Он произнес это неуверенно и воровато оглянулся.
– А я буду очень, – уже спокойно сказала она. – Предупреждаю, буду очень. И основоположники научного коммунизма вам, Зыбин, не помогут.
Он бежал вслед за ней по лестнице, уверяя, что обмолвился, что виной всему проклятый голод.
Хотелось поскорее выбить из памяти и его грязные слова, и его самого.
– Симочка, Зорянка! – крикнула она, входя в кухню. – Будем лед греть в кастрюльке.
С плиты сползло пальто, показались два больших глаза, потом еще два. Осторожно спустились на пол две девочки, одна – лет десяти, другая поменьше, запрокинули прозрачные мордашки, улыбаясь Сильве.
– Ах вы, родные мои! – захлопотала она. – Садитесь возле времянки. Сейчас будут огонь и сказочки!
– О Бармалее? – спросила маленькая.
– А я знаю. О Мальчише-Кибальчише, – сказала старшая.
Сильва легла на пол и изо всей силы дула в узкую конфорку, стараясь вызвать к жизни пламя, которое никак не хотело разгораться на мокрых щепах.
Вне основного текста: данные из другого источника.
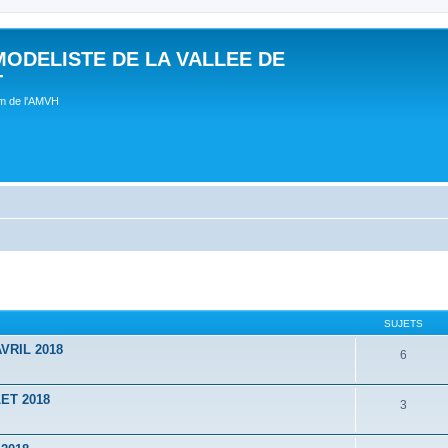
MODELISTE DE LA VALLEE DE
T
um de l'AMVH
SUJETS
VRIL 2018
6
ET 2018
3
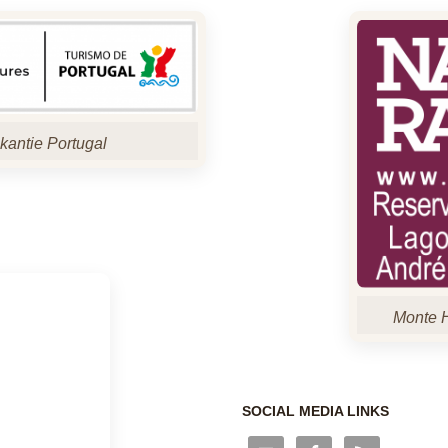
kantie Portugal
Monte H
SOCIAL MEDIA LINKS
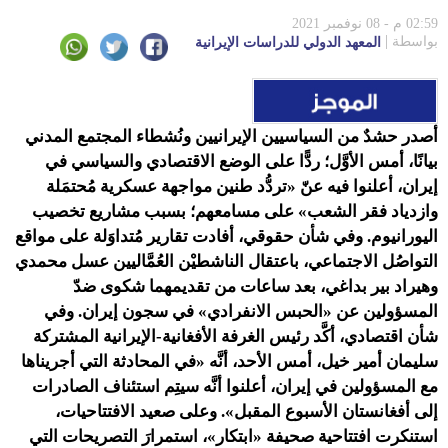
المقبل
02:59 م - 08 نوفمبر 2021
بواسطة
المعهد الدولي للدراسات الإيرانية
أصدر حشدٌ من السياسيين الإيرانيين ونُشطاء المجتمع المدني
بيانًا، أمس الأوَّل؛ ردًّا على الوضع الاقتصادي والسياسي في
إيران، أعلنوا فيه عنّ «تردُّد طنين مواجهة عسكرية مُحتمَلة
وازدياد فقر الشعب» على مسامعهم؛ بسبب مشاريع تخصيب
اليورانيوم. وفي شأن حقوقي، أفادت تقارير مُتداوَلة على مواقع
التواصُل الاجتماعي، باعتقال الناشطيْن العُمَّاليين عسل محمدي
وهيراد بير بداغي، بعد ساعات من تقديمهما شكوى ضدّ
المسؤولين عن «الحبس الانفرادي» في سجون إيران. وفي
شأن اقتصادي، أكَّد رئيس الغرفة الأفغانية-الإيرانية المشتركة
سليمان أمير خيل، أمس الأحد، أنَّه «في المحادثة التي أجريناها
مع المسؤولين في إيران، أعلنوا أنَّه سيتِم استئناف الصادرات
إلى أفغانستان الأسبوع المقبل». وعلى صعيد الافتتاحيات،
استنكرت افتتاحية صحيفة «ابتكار»، استمرارَ التصريحات التي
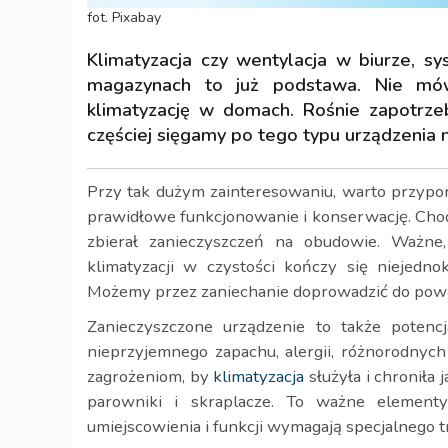
fot. Pixabay
Klimatyzacja czy wentylacja w biurze, 
magazynach to już podstawa. Nie mów
klimatyzację w domach. Rośnie zapotrz
częściej sięgamy po tego typu urządzenia 
Przy tak dużym zainteresowaniu, warto przypo
prawidłowe funkcjonowanie i konserwację. Chodzi
zbierał zanieczyszczeń na obudowie. Ważn
klimatyzacji w czystości kończy się niejedn
Możemy przez zaniechanie doprowadzić do poważ
Zanieczyszczone urządzenie to także potencj
nieprzyjemnego zapachu, alergii, różnorodnych
zagrożeniom, by
klimatyzacja
służyła i chroniła 
parowniki i skraplacze. To ważne elemen
umiejscowienia i funkcji wymagają specjalnego t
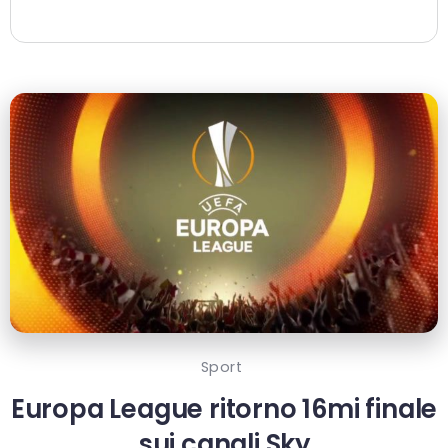
Sport
Europa League ritorno 16mi finale
sui canali Sky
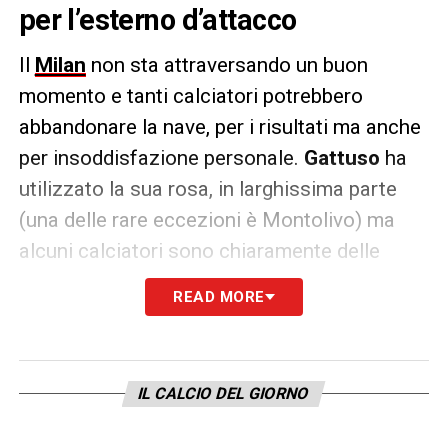
per l’esterno d’attacco
Il
Milan
non sta attraversando un buon
momento e tanti calciatori potrebbero
abbandonare la nave, per i risultati ma anche
per insoddisfazione personale.
Gattuso
ha
utilizzato la sua rosa, in larghissima parte
(una delle rare eccezioni è Montolivo) ma
alcuni calciatori sono chiaramente delle
riserve e potrebbero chiedere la cessione per
READ MORE
andare a giocare di più altrove. Uno di questi
è
Fabio
Borini
.
L’attaccante rossonero, ex Liverpool e Roma,
IL CALCIO DEL GIORNO
potrebbe lasciare il Milan nella prossima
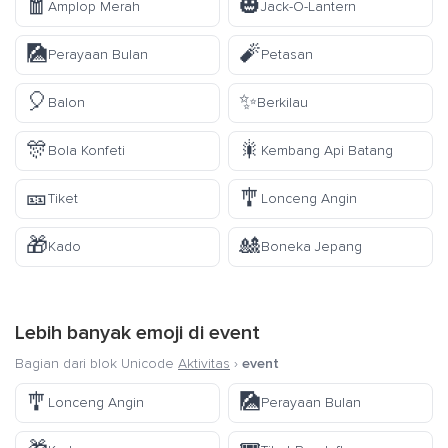
🧧
🎃
Amplop Merah
Jack-O-Lantern
🎑
🧨
Perayaan Bulan
Petasan
🎈
✨
Balon
Berkilau
🎊
🎇
Bola Konfeti
Kembang Api Batang
🎫
🎐
Tiket
Lonceng Angin
🎁
🎎
Kado
Boneka Jepang
Lebih banyak emoji di
event
Bagian dari blok Unicode
Aktivitas
›
event
🎐
🎑
Lonceng Angin
Perayaan Bulan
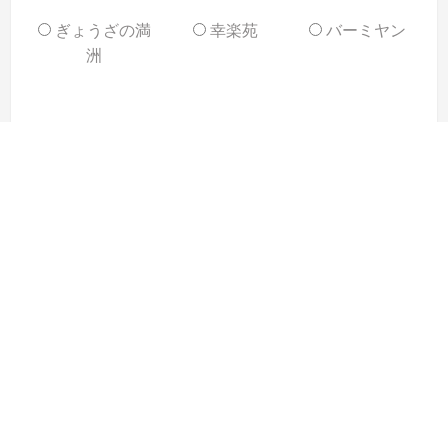
ぎょうざの満
幸楽苑
バーミヤン
洲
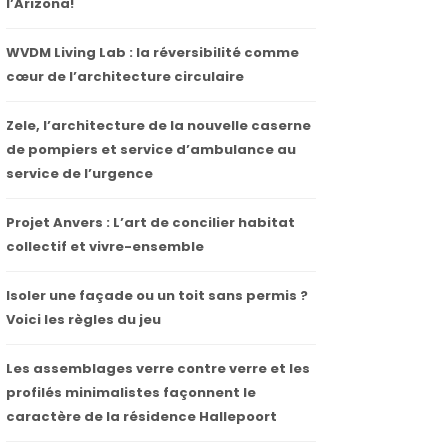
l’Arizona!
WVDM Living Lab : la réversibilité comme
cœur de l’architecture circulaire
Zele, l’architecture de la nouvelle caserne
de pompiers et service d’ambulance au
service de l’urgence
Projet Anvers : L’art de concilier habitat
collectif et vivre-ensemble
Isoler une façade ou un toit sans permis ?
Voici les règles du jeu
Les assemblages verre contre verre et les
profilés minimalistes façonnent le
caractère de la résidence Hallepoort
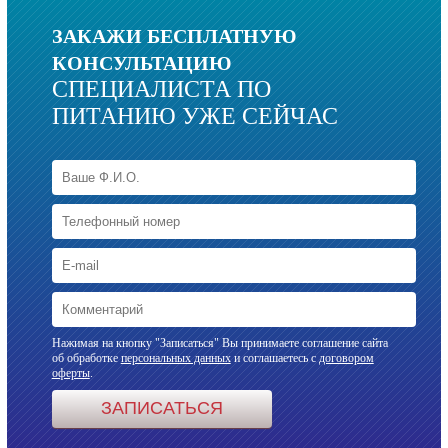
ЗАКАЖИ БЕСПЛАТНУЮ
КОНСУЛЬТАЦИЮ
СПЕЦИАЛИСТА ПО
ПИТАНИЮ УЖЕ СЕЙЧАС
Нажимая на кнопку "Записаться" Вы принимаете соглашение сайта
об обработке
персональных данных
и соглашаетесь с
договором
оферты
.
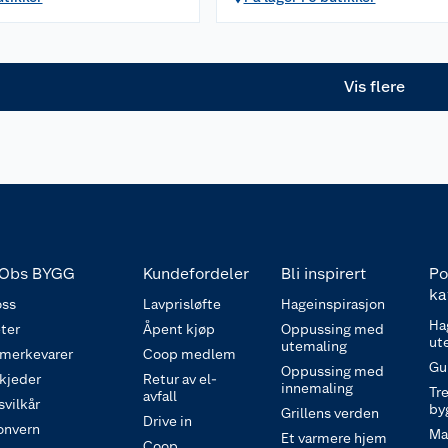
Vis flere
Obs BYGG
Kundefordeler
Bli inspirert
Po
ka
ss
Lavprisløfte
Hageinspirasjon
Ha
ter
Åpent kjøp
Oppussing med
ut
utemaling
 merkevarer
Coop medlem
Gu
Oppussing med
 kjeder
Retur av el-
innemaling
Tre
avfall
svilkår
by
Grillens verden
Drive in
onvern
Ma
Et varmere hjem
Coop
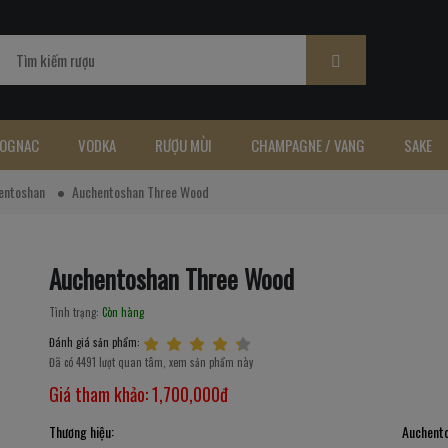
OGNAC
VODKA
RƯỢU MÙI
CHAMPAGNE / VANG
SAKE
entoshan
Auchentoshan Three Wood
Auchentoshan Three Wood
Tình trạng:
Còn hàng
Đánh giá sản phẩm:
Đã có 4491 lượt quan tâm, xem sản phẩm này
Giá tham khảo:
1,700,000đ
Thương hiệu:
Auchent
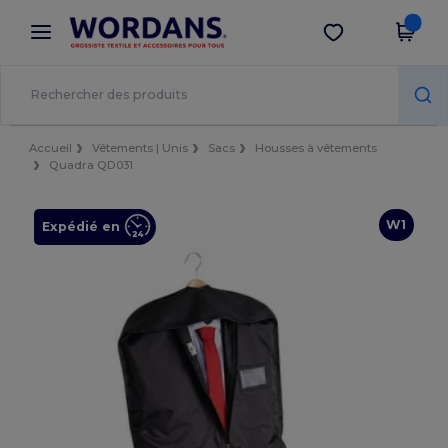
×
Appli Wordans
Obtenir l'appli
Meilleurs prix sur l’app !
Accueil
Vêtements | Unis
Sacs
Housses à vêtements
Quadra QD031
W1
Expédié en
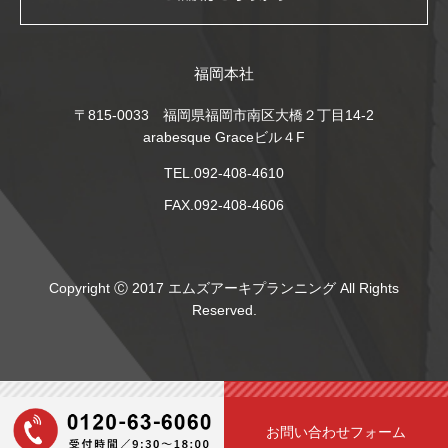
福岡本社
〒815-0033 福岡県福岡市南区大橋２丁目14-2
arabesque Graceビル４F
TEL.092-408-4610
FAX.092-408-4606
Copyright Ⓒ 2017 エムズアーキプランニング All Rights
Reserved.
お問い合わせフォーム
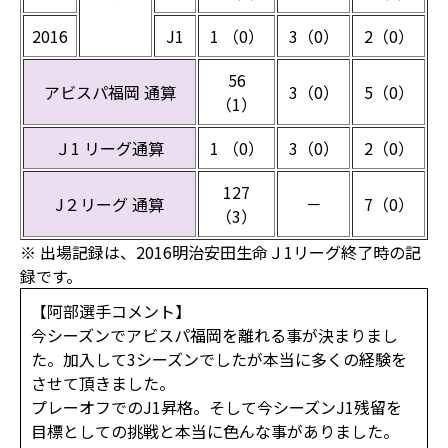
2016
J1
1 （0）
3（0）
2（0）
56
アビスパ福岡 通算
3（0）
5（0）
（1）
Ｊ1 リーグ通算
1 （0）
3（0）
2（0）
127
J２リーグ 通算
－
7（0）
（3）
※ 出場記録は、2016明治安田生命Ｊ1リーグ終了時の記
録です。
【阿部選手コメント】
今シーズンでアビスパ福岡を離れる事が決まりまし
た。加入して3シーズンでしたが本当に多くの経験を
させて頂きました。
プレーオフでのJ1昇格。そして今シーズンJ1残留を
目標としての挑戦と本当に色んな事がありました。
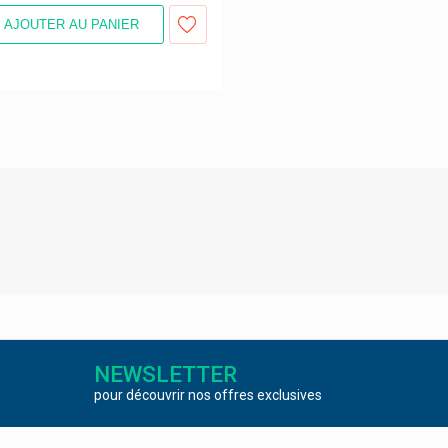
AJOUTER AU PANIER
NEWSLETTER
pour découvrir nos offres exclusives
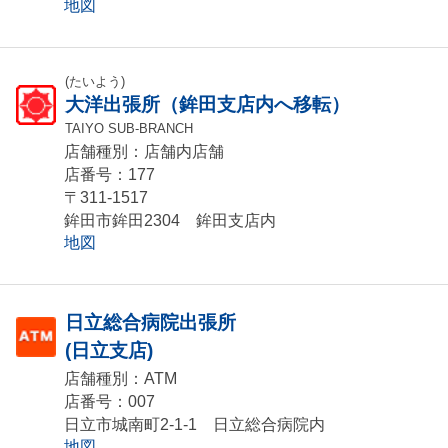
地図
(たいよう)
大洋出張所（鉾田支店内へ移転）
TAIYO SUB-BRANCH
店舗種別：店舗内店舗
店番号：177
〒311-1517
鉾田市鉾田2304 鉾田支店内
地図
日立総合病院出張所
(日立支店)
店舗種別：ATM
店番号：007
日立市城南町2-1-1 日立総合病院内
地図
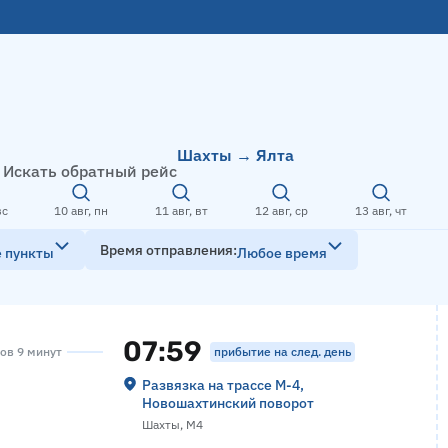
Шахты → Ялта
Искать обратный рейс
вс
10 авг, пн
11 авг, вт
12 авг, ср
13 авг, чт
Время отправления
е пункты
Любое время
07:59
прибытие на след. день
сов 9 минут
Развязка на трассе М-4,
Новошахтинский поворот
Шахты, М4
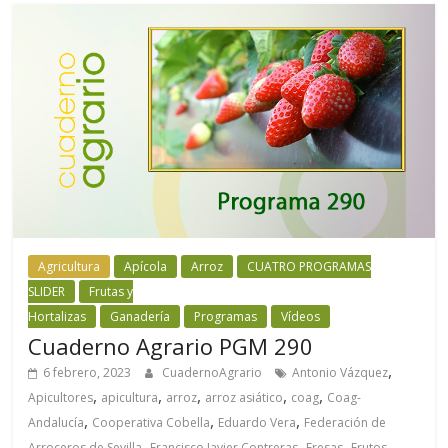
Agricultura
Apícola
Arroz
CUATRO PROGRAMAS
SLIDER
Frutas y
Hortalizas
Ganadería
Programas
Vídeos
Cuaderno Agrario PGM 290
,
6 febrero, 2023
CuadernoAgrario
Antonio Vázquez
,
,
,
,
,
Apicultores
apicultura
arroz
arroz asiático
coag
Coag-
,
,
,
Andalucía
Cooperativa Cobella
Eduardo Vera
Federación de
,
,
,
Arroceros de Sevilla
Francisco Javier Contreras
Fresas
Frutos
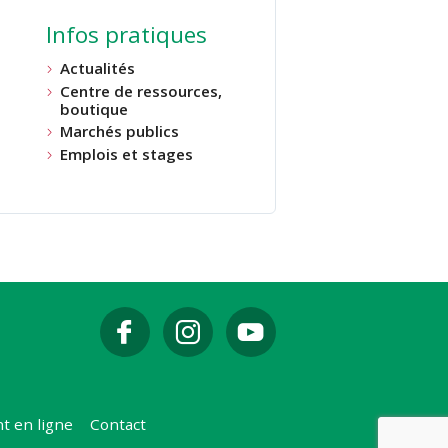
Infos pratiques
Actualités
Centre de ressources,
boutique
Marchés publics
Emplois et stages
t en ligne
Contact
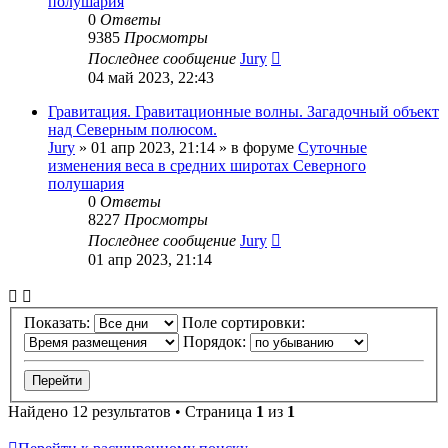
полушария
0
Ответы
9385
Просмотры
Последнее сообщение
Jury
04 май 2023, 22:43
Гравитация. Гравитационные волны. Загадочный объект
над Северным полюсом.
Jury
»
01 апр 2023, 21:14
» в форуме
Суточные
изменения веса в средних широтах Северного
полушария
0
Ответы
8227
Просмотры
Последнее сообщение
Jury
01 апр 2023, 21:14
Показать:
Поле сортировки:
Порядок:
Найдено 12 результатов • Страница
1
из
1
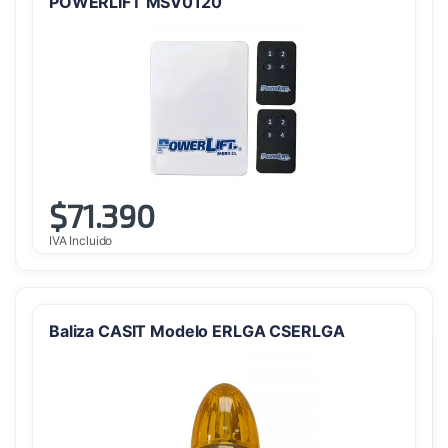
POWERLIFT MSV0120
$
71.390
IVA Incluido
Baliza CASIT Modelo ERLGA CSERLGA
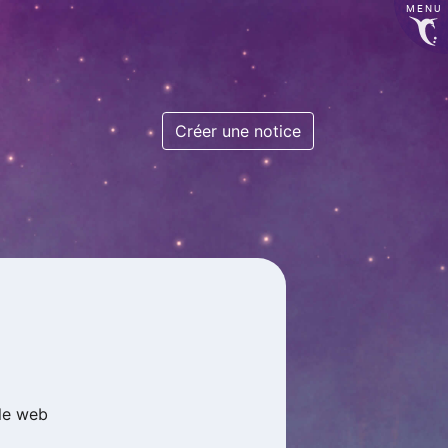
MENU
Créer une notice
le web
– А вот и не угадали! У меня сказка совсем новенькая. О добром волшебнике Кулинаре.
– А где он живет – в Африке?
– Нет, Зорянка, он живет у нас, в Ленинграде. Только никто не знал его адреса. А одна маленькая девочка догадалась, где его искать, и нашла. «Волшебник Кулинар, – сказала она. – Ты все умеешь делать. Я принесла тебе куклу, сделай мне, пожалуйста, из куклы пирожное…»
– А я не отдам куклу, – грустно сказала Симочка. – Не надо мне пирожное.
– Правильно, – быстро перестроилась Сильва. – Девочка принесла ему не куклу, а кубик. И тогда волшебник Кулинар сказал: «Возьми этот кубик, брось его в большой-пребольшой чан, где лежит очень много жмыхов от хлопка… И скажи: ахалай-махалай!»
Зорянка удивилась:
– Тетя Сильва, а мы еще никогда не ели… отхлопки. Это вкусно?
ЧАСТЬ ВТОРАЯ.

АДРЕСАТ ВЫБЫЛ В НЕИЗВЕСТНОЕ
ГЛАВА ПЯТНАДЦАТАЯ.
СЕСТРОРЕЦК ПОЛУЧАЕТ ПЕСНЮ
тесной комнатке большевистского райкома Вячеслав Зоф оживленно рассказывал товарищам:
– Народ очень пламенный, его зажигать не нужно, – он говорил с легким чешским акцентом, который усиливался, когда Зофа что-либо сильно увлекало. – И к хорошим ораторам русским рабочим не привыкать. Но когда выступил этот американец, честное слово, мне самому захотелось полезть на какую-нибудь баррикаду и шугануть оттуда британских лордов. Он сейчас придет, я вас познакомлю.
– А кто его направил к нам? – спросил Саша Андреев, рабочий столярки.
– Яков Михайлович Свердлов. И по нашей просьбе. Мы жаловались – помните? – на нехватку теоретиков.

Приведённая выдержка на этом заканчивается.